In last post, I've talked about the problem of Search Index Crawler Robots aggressively crawling websites and how to stop them (the article is here) explaning how to raise delays between Bot URL requests to website and how to completely probhit some bots from crawling with robots.txt.
As explained in article the consequence of too many badly written or agressive behaviour Spider is the "server stoning" and therefore degraded Web Server performance as a cause or even a short time Denial of Service Attack, depending on how well was the initial Server Scaling done.

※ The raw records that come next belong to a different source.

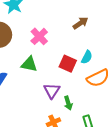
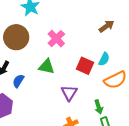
brown arrow: (80, 23) -> (106, 26), moved
green arrow: (68, 103) -> (99, 107), moved

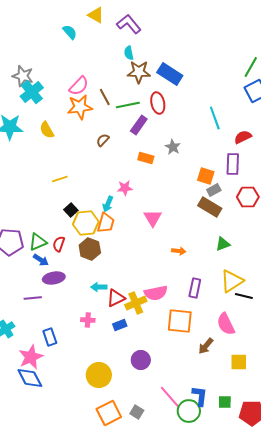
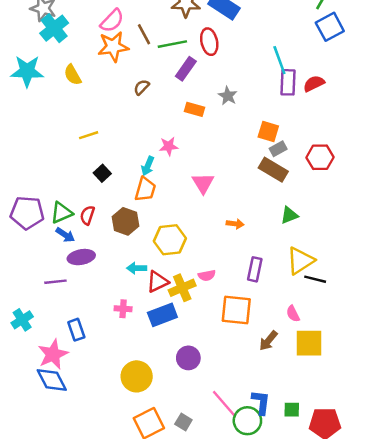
purple rectangle: (233, 164) -> (288, 82), moved
yellow hexagon: (86, 223) -> (170, 240), moved
pink semicircle: (156, 293) -> (207, 275), size x0.6
pink semicircle: (226, 324) -> (293, 314), size x0.6
blue rectangle: (120, 325) -> (162, 315), size x1.6
yellow square: (239, 362) -> (309, 343), moved, size x1.4

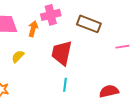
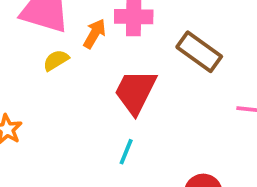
yellow semicircle: (18, 56) -> (56, 60), moved

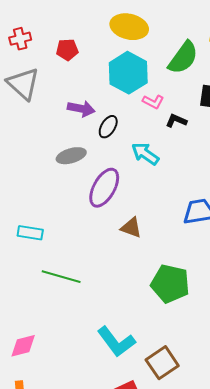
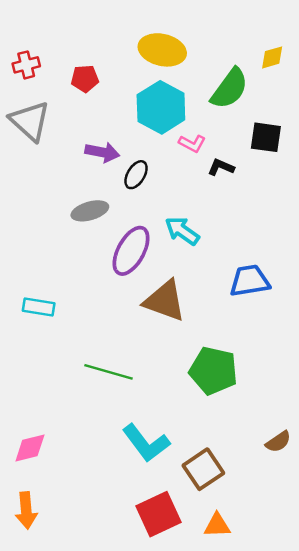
cyan arrow: (145, 154) -> (182, 231), moved
brown triangle: (131, 228) -> (165, 301), size x1.6
green line: (61, 277) -> (109, 372), moved

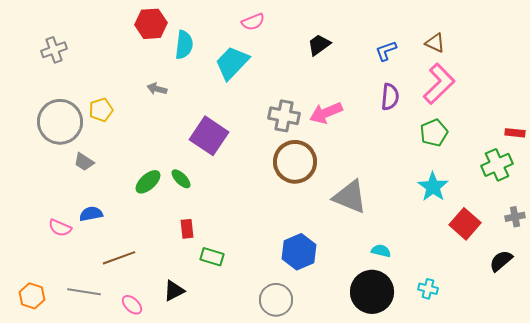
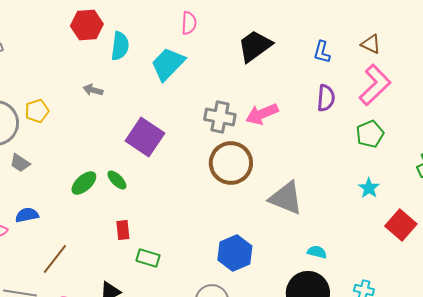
pink semicircle: (253, 22) -> (189, 23), turned -65
black trapezoid: (319, 45) -> (255, 46), size x1.5
blue L-shape: (386, 51) -> (322, 52), turned -55
cyan star: (433, 187) -> (369, 188), size x0.7
brown line: (119, 258) -> (55, 259), turned -32

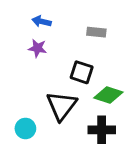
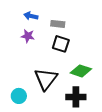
gray rectangle: (96, 32) -> (58, 24), moved
black square: (82, 72) -> (61, 44), moved

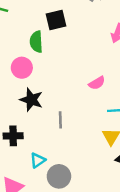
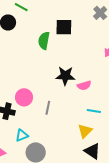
pink circle: (22, 68) -> (24, 97), moved
black star: (31, 100) -> (65, 76), moved, turned -30

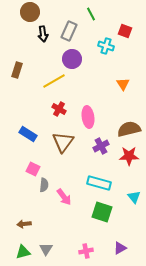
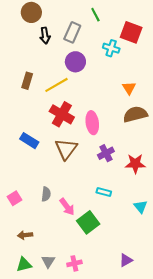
red square: (125, 31) -> (131, 32), size x1.5
brown rectangle: (17, 70) -> (27, 81), moved
red cross: (59, 109) -> (62, 114), size x1.6
brown semicircle: (129, 129) -> (135, 114), moved
pink square: (33, 169) -> (15, 198), moved, turned 32
cyan rectangle: (99, 183) -> (104, 192), size x0.6
green square: (102, 212) -> (88, 222), moved, turned 35
pink cross: (86, 251) -> (74, 263), moved

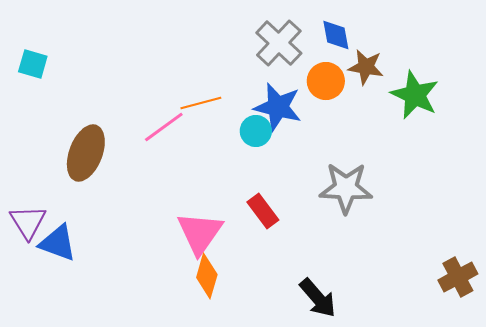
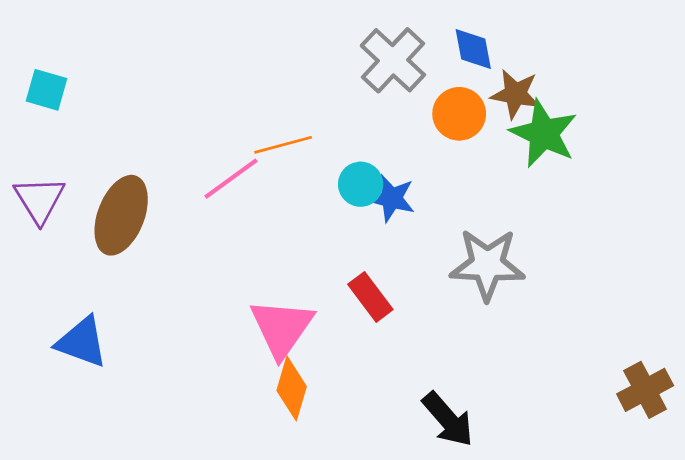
green star: (415, 95) -> (544, 134), moved
blue star: (278, 107) -> (392, 198), moved, size x0.7
purple triangle: (28, 222) -> (39, 200), moved

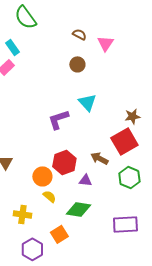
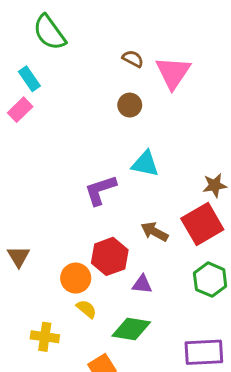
pink triangle: (105, 43) -> (173, 73), size x1.4
cyan triangle: (87, 102) -> (145, 164), turned -36
brown arrow: (99, 158) -> (154, 232), moved

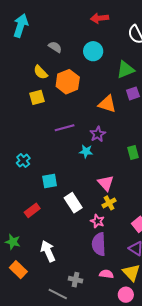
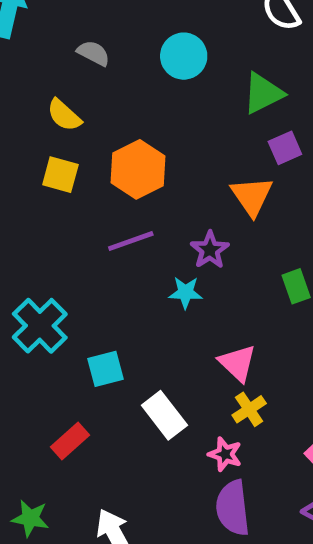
orange hexagon: (68, 82) -> (138, 169), moved
yellow square: (37, 97) -> (60, 175), turned 35
orange triangle: (107, 104) -> (252, 196), moved, turned 42
cyan cross: (23, 161) -> (40, 326), size x1.6

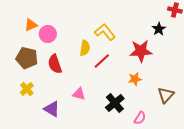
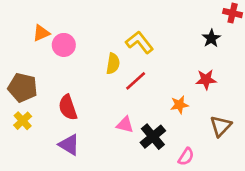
red star: (141, 51) -> (206, 80), moved, size x0.7
brown pentagon: (27, 58) -> (23, 87), moved
red semicircle: (55, 64) -> (68, 107), moved
yellow cross: (27, 89) -> (23, 121), moved
pink triangle: (79, 94) -> (125, 125), moved

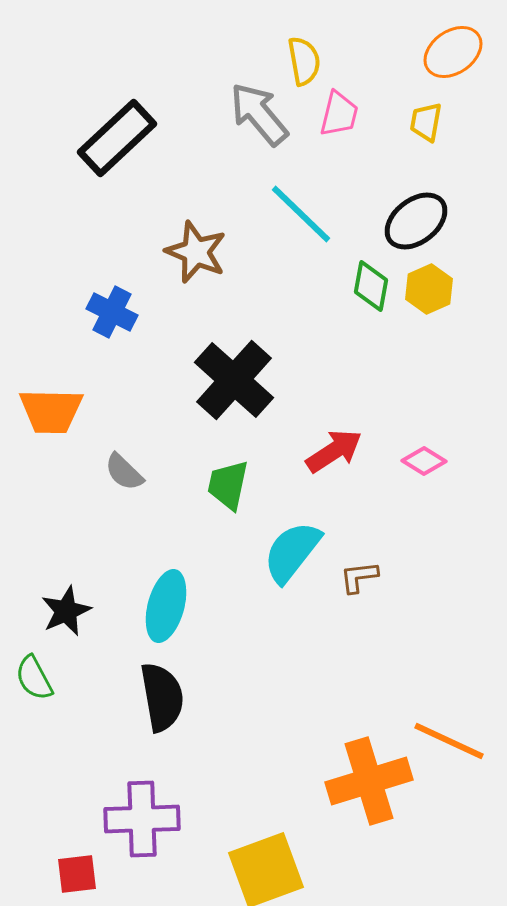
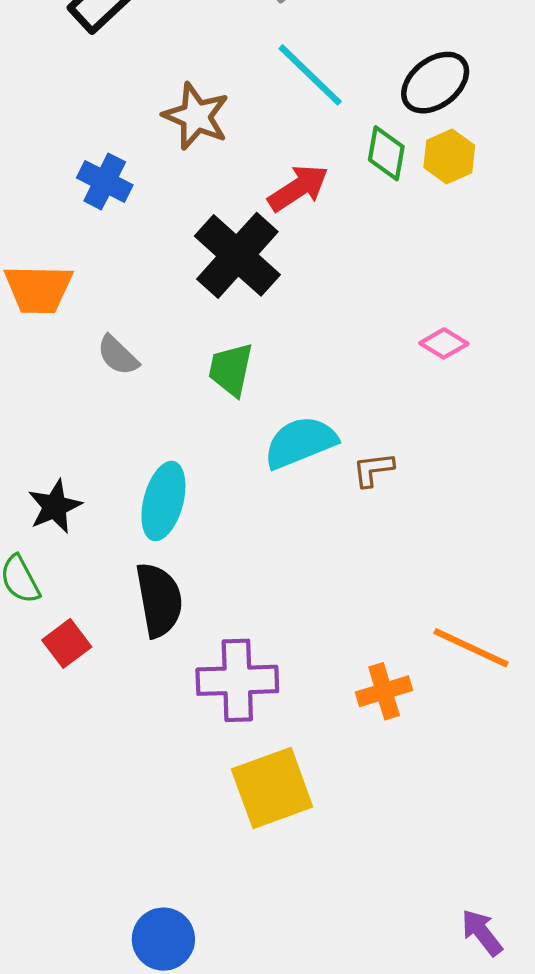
red arrow: (334, 451) -> (298, 188), moved
cyan semicircle: (292, 552) -> (300, 442), turned 30
orange cross: (369, 781) -> (384, 691), size x0.6
purple cross: (142, 819) -> (237, 680), moved
red square: (77, 874) -> (67, 643), moved, turned -30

The bots we want to filter are not to be confused with the legitimate bots, that drives real traffic to your website, just for information
The 10 Most Popular WebCrawlers Bots as of time of writting are:
1. GoogleBot (The Google Crawler bots, funnily bots become less active on Saturday and Sundays :))
2. BingBot (Bing.com Crawler bots)
3. SlurpBot (also famous as Yahoo! Slurp)
4. DuckDuckBot (The dutch search engine duckduckgo.com crawler bots)
5. Baiduspider (The Chineese most famous search engine used as a substitute of Google in China)
6. YandexBot (Russian Yandex Search engine crawler bots used in Russia as a substitute for Google )
7. Sogou Spider (leading Chineese Search Engine launched in 2004)
8. Exabot (A French Search Engine, launched in 2000, crawler for ExaLead Search Engine)
9. FaceBot (Facebook External hit, this crawler is crawling a certain webpage only once the user shares or paste link with video, music, blog whatever in chat to another user)
10. Alexa Crawler (la_archiver is a web crawler for Amazon's Alexa Internet Rankings, Alexa is a great site to evaluate the approximate page popularity on the internet, Alexa SiteInfo page has historically been the Swift Army knife for anyone wanting to quickly evaluate a webpage approx. ranking while compared to other pages)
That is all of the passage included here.